> _WORK TO BE COMPLETED_
Pull every line containing "weekend" from the listing.
SUPPLIED ENTRIES Block Start
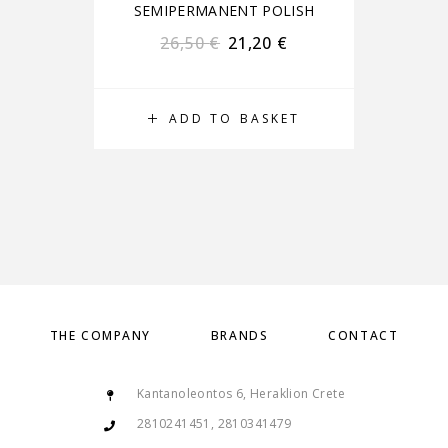
SEMIPERMANENT POLISH
S
26,50
€
21,20
€
ADD TO BASKET
THE COMPANY
BRANDS
CONTACT
Kantanoleontos 6, Heraklion Crete
2810241451, 2810341479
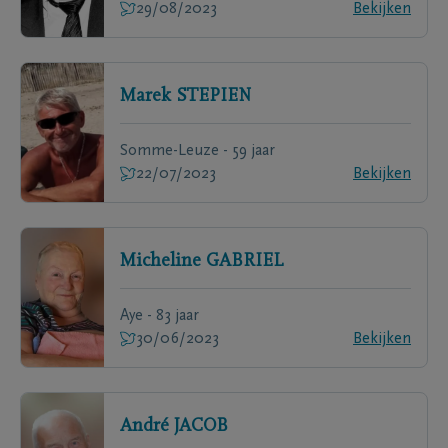
29/08/2023
Bekijken
Marek
STEPIEN
Somme-Leuze - 59 jaar
22/07/2023
Bekijken
Micheline
GABRIEL
Aye - 83 jaar
30/06/2023
Bekijken
André
JACOB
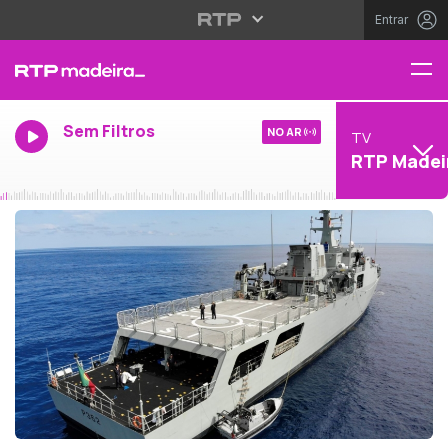
Entrar
Sem Filtros
NO AR
TV
RTP Madei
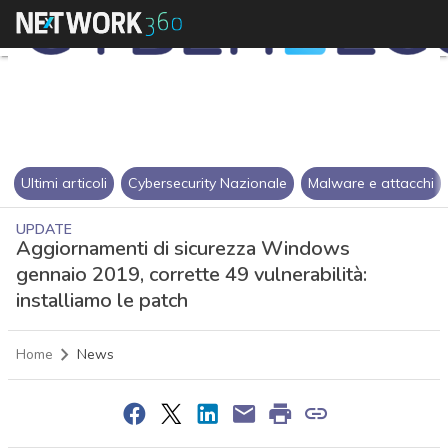
Ultimi articoli
Cybersecurity Nazionale
Malware e attacchi
UPDATE
Aggiornamenti di sicurezza Windows
gennaio 2019, corrette 49 vulnerabilità:
installiamo le patch
Home
News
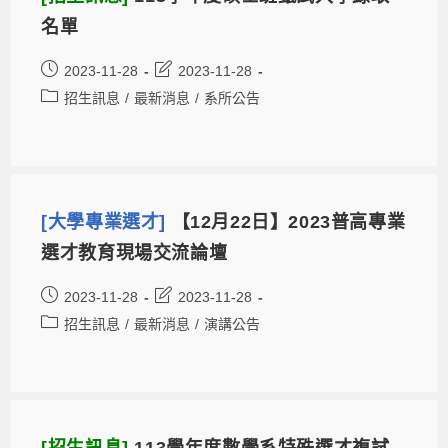
名單
2023-11-28
2023-11-28
招生訊息
/
最新消息
/
系所公告
[大學專業選才]
【12月22日】2023普高專業
選才教育現場交流論壇
2023-11-28
2023-11-28
招生訊息
/
最新消息
/
演講公告
[招生訊息]
113學年度數學系特殊選才複試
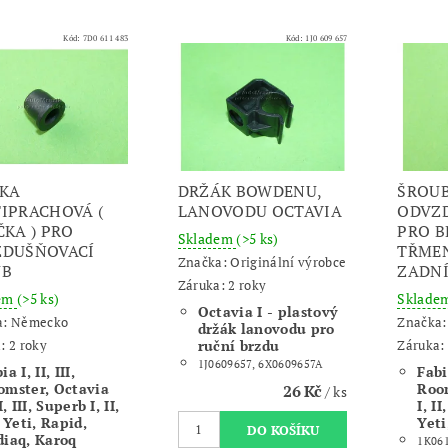
Kód:
7D0 611 483
Kód:
1J0 609 657
KA
DRŽÁK BOWDENU,
ŠROU
IPRACHOVÁ (
LANOVODU OCTAVIA
ODVZ
ČKA ) PRO
PRO 
Skladem
(>5 ks)
ZDUŠŇOVACÍ
TŘMEN
Značka:
Originální výrobce
UB
ZADN
Záruka: 2 roky
dem
(>5 ks)
Sklade
Octavia I - plastový
a:
Německo
Značka
držák lanovodu pro
: 2 roky
ruční brzdu
Záruka: 
1J0609657, 6X0609657A
ia I, II, III,
Fabia
omster, Octavia
Room
26 Kč
/ ks
II, III, Superb I, II,
I, II
, Yeti, Rapid,
Yeti
diaq, Karoq
1K06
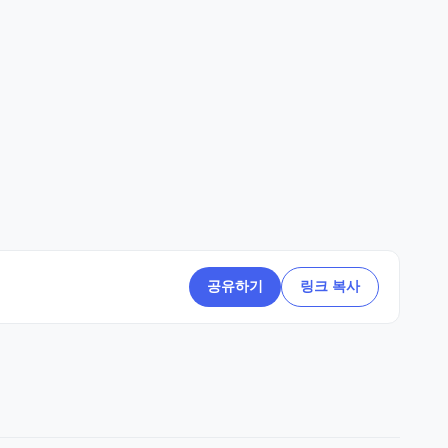
공유하기
링크 복사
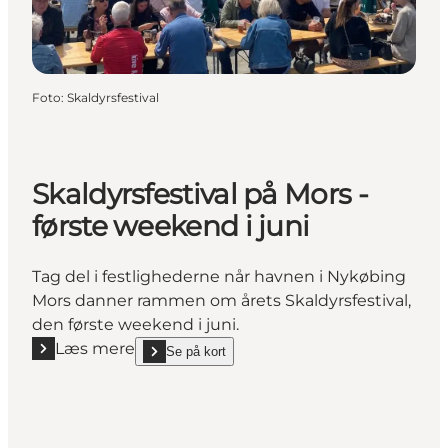
Foto
:
Skaldyrsfestival
Skaldyrsfestival på Mors -
første weekend i juni
Tag del i festlighederne når havnen i Nykøbing
Mors danner rammen om årets Skaldyrsfestival,
den første weekend i juni.
Læs mere
Se på kort
Læs mere "Skaldyrsfestival på Mors - første weekend 
show Skaldyrsfestival på Mors - første weekend i ju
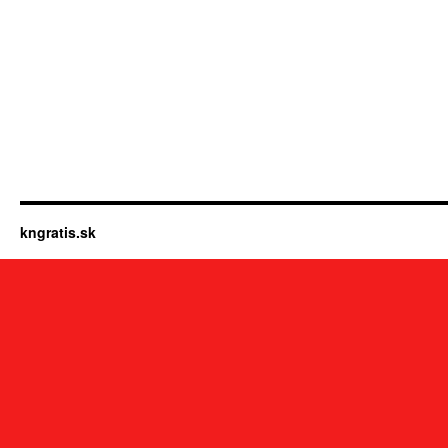
kngratis.sk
SUPPLIED ENTRIES Block End
> _RESULT OF THIS TASK_
første weekend i juni
den første weekend i juni.
Læs mere "Skaldyrsfestival på Mors - første weekend 
show Skaldyrsfestival på Mors - første weekend i ju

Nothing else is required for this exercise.